(WHAT IS NEEDED)
Give a count of the lines below that have the string "Resilience" in them, with no other words.

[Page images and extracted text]
********

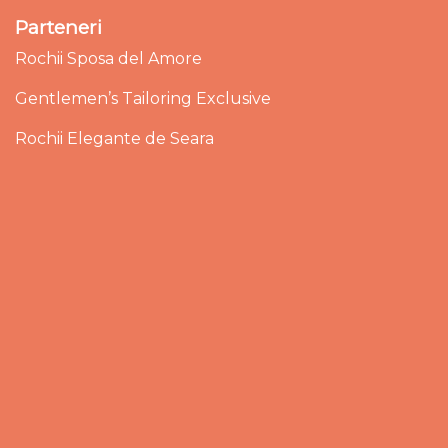
Parteneri
Rochii Sposa del Amore
Gentlemen’s Tailoring Exclusive
Rochii Elegante de Seara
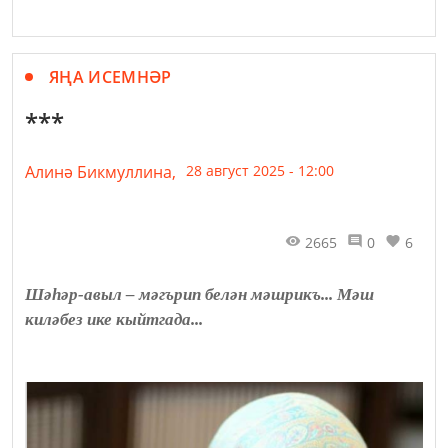
ЯҢА ИСЕМНӘР
***
Алинә Бикмуллина,
28 август 2025 - 12:00
2665
0
6
Шәһәр-авыл – мәгърип белән мәшрикъ... Мәш
киләбез ике кыйтгада...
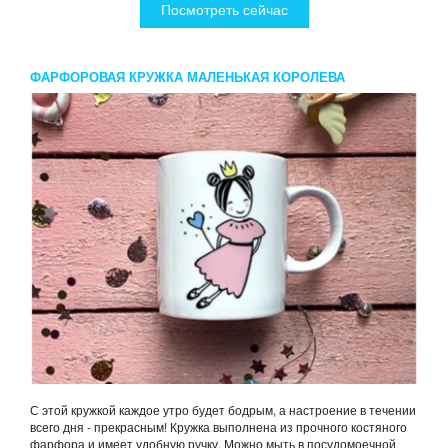
Посмотреть сейчас
ФАРФОРОВАЯ КРУЖКА МАЛЕНЬКАЯ КОРОЛЕВА
С этой кружкой каждое утро будет бодрым, а настроение в течении
всего дня - прекрасным! Кружка выполнена из прочного костяного
фарфора и имеет удобную ручку. Можно мыть в посудомоечной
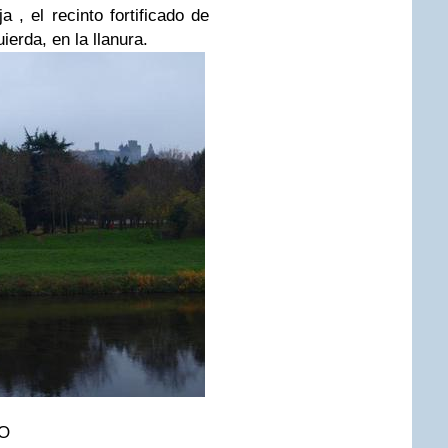
 , el recinto fortificado de
ierda, en la llanura.
O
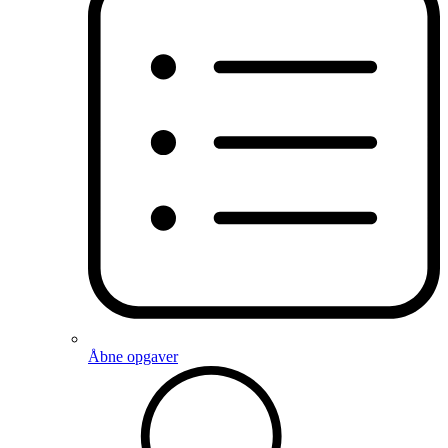
Åbne opgaver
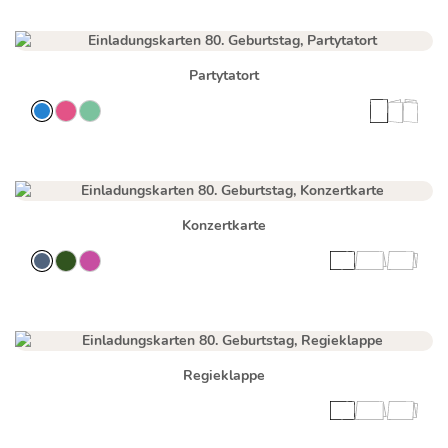
Partytatort
Konzertkarte
Regieklappe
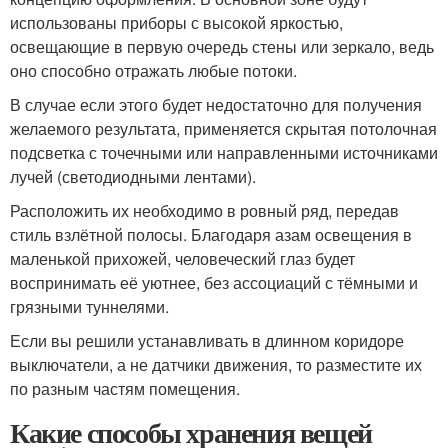
использованы приборы с высокой яркостью,
освещающие в первую очередь стены или зеркало, ведь
оно способно отражать любые потоки.
В случае если этого будет недостаточно для получения
желаемого результата, применяется скрытая потолочная
подсветка с точечными или направленными источниками
лучей (светодиодными лентами).
Расположить их необходимо в ровный ряд, передав
стиль взлётной полосы. Благодаря азам освещения в
маленькой прихожей, человеческий глаз будет
воспринимать её уютнее, без ассоциаций с тёмными и
грязными туннелями.
Если вы решили устанавливать в длинном коридоре
выключатели, а не датчики движения, то разместите их
по разным частям помещения.
Какие способы хранения вещей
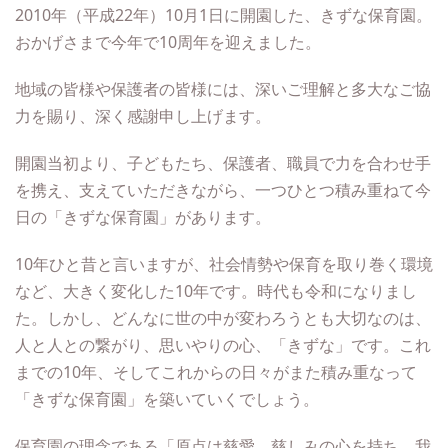
2010年（平成22年）10月1日に開園した、きずな保育園。
おかげさまで今年で10周年を迎えました。
地域の皆様や保護者の皆様には、深いご理解と多大なご協
力を賜り、深く感謝申し上げます。
開園当初より、子どもたち、保護者、職員で力を合わせ手
を携え、支えていただきながら、一つひとつ積み重ねて今
日の「きずな保育園」があります。
10年ひと昔と言いますが、社会情勢や保育を取り巻く環境
など、大きく変化した10年です。時代も令和になりまし
た。しかし、どんなに世の中が変わろうとも大切なのは、
人と人との繋がり、思いやりの心、「きずな」です。これ
までの10年、そしてこれからの日々がまた積み重なって
「きずな保育園」を築いていくでしょう。
保育園の理念である「原点は慈愛。慈しみの心を持ち、我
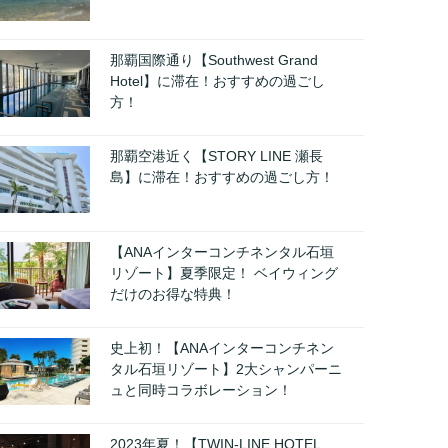
那覇国際通り【Southwest Grand
Hotel】に滞在！おすすめの過ごし
方！
那覇空港近く【STORY LINE 瀬長
島】に滞在！おすすめの過ごし方！
【ANAインターコンチネンタル石垣
リゾート】夏季限定！ ベイウィング
だけのお得な特典！
史上初！【ANAインターコンチネン
タル石垣リゾート】2大シャンパーニ
ュと同時コラボレーション！
2023年夏！【TWIN-LINE HOTEL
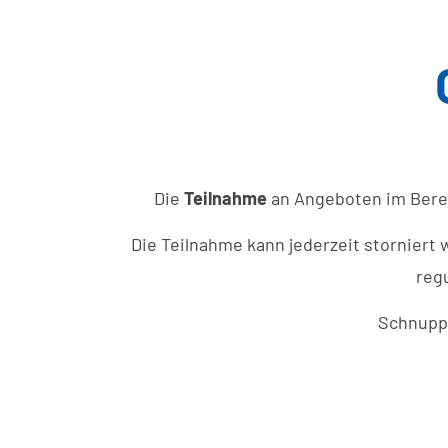
Die
Teilnahme
an Angeboten im Ber
Die Teilnahme kann jederzeit storniert 
reg
Schnuppe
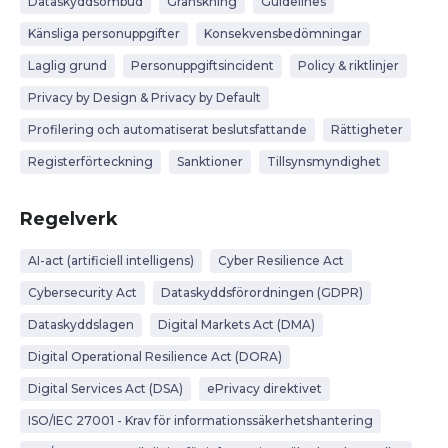
Dataskyddsombud
Granskning
Guidelines
Känsliga personuppgifter
Konsekvensbedömningar
Laglig grund
Personuppgiftsincident
Policy & riktlinjer
Privacy by Design & Privacy by Default
Profilering och automatiserat beslutsfattande
Rättigheter
Registerförteckning
Sanktioner
Tillsynsmyndighet
Regelverk
AI-act (artificiell intelligens)
Cyber Resilience Act
Cybersecurity Act
Dataskyddsförordningen (GDPR)
Dataskyddslagen
Digital Markets Act (DMA)
Digital Operational Resilience Act (DORA)
Digital Services Act (DSA)
ePrivacy direktivet
ISO/IEC 27001 - Krav för informationssäkerhetshantering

********

(ANSWER TO THIS TASK)
2